Thanks for your response. Alas, I don't think it addresses the issues I
would like to raise: I think the passage you quote misinterprets the
semantics of ta marbuta. However, as a courtesy to those on the list who
consider such discussions more noise than signal, I'll put the full
explanation of it on a web page, along with the text of a standard grammar,
and send the url to the list.
You advance one argument that I would like to address, however, and that is
the CAT/cAt/cat/etc distinction, the handling of which you seem to claim is
an implementation issue. I would point out that case distinctions are
normative in Unicode, so we know the semantics regardless of implementation
behavior. It's not clear to me if Joining Class is normative or not:
presumably it is, though it is not listed in the table at the beginning of
Chapter 4. But in this case, it looks to me like Unicode positively
prohibits proper interpretation of ta marbuta in Arabic langauge texts!

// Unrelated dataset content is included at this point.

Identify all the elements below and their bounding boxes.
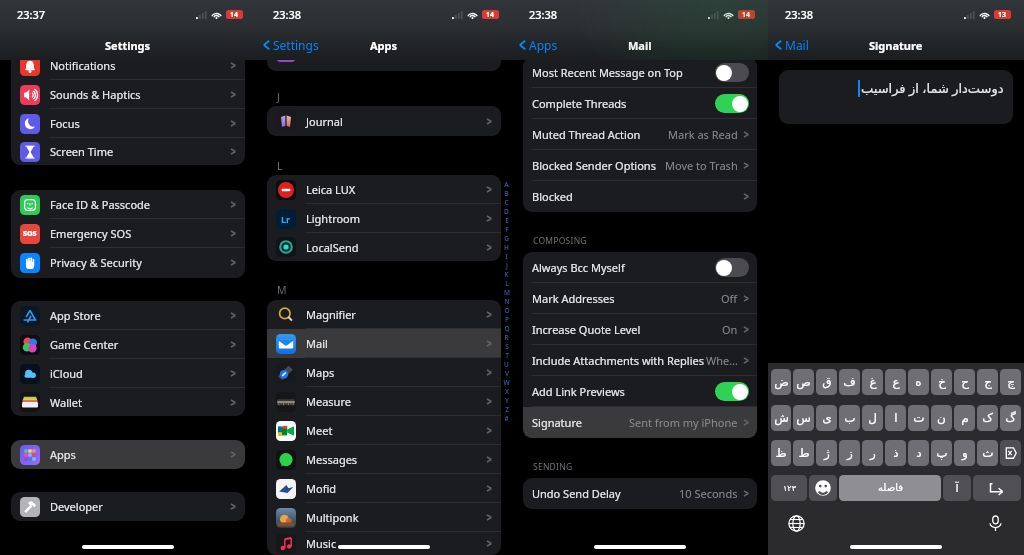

Have I misunderstood something about Unicode here?
> -----Original Message-----
> From: Becker, Joseph [mailto:Joseph.Becker@pahv.xerox.com]
> Sent: Monday, August 23, 1999 3:06 PM
> To: Unicode List
> Cc: Unicode List
> Subject: RE: ta' marbuta
> > Forgive me if you've already addressed this
> It was a while ago!:
> | Date: 10 Nov 95 14:41:36 PST (Friday)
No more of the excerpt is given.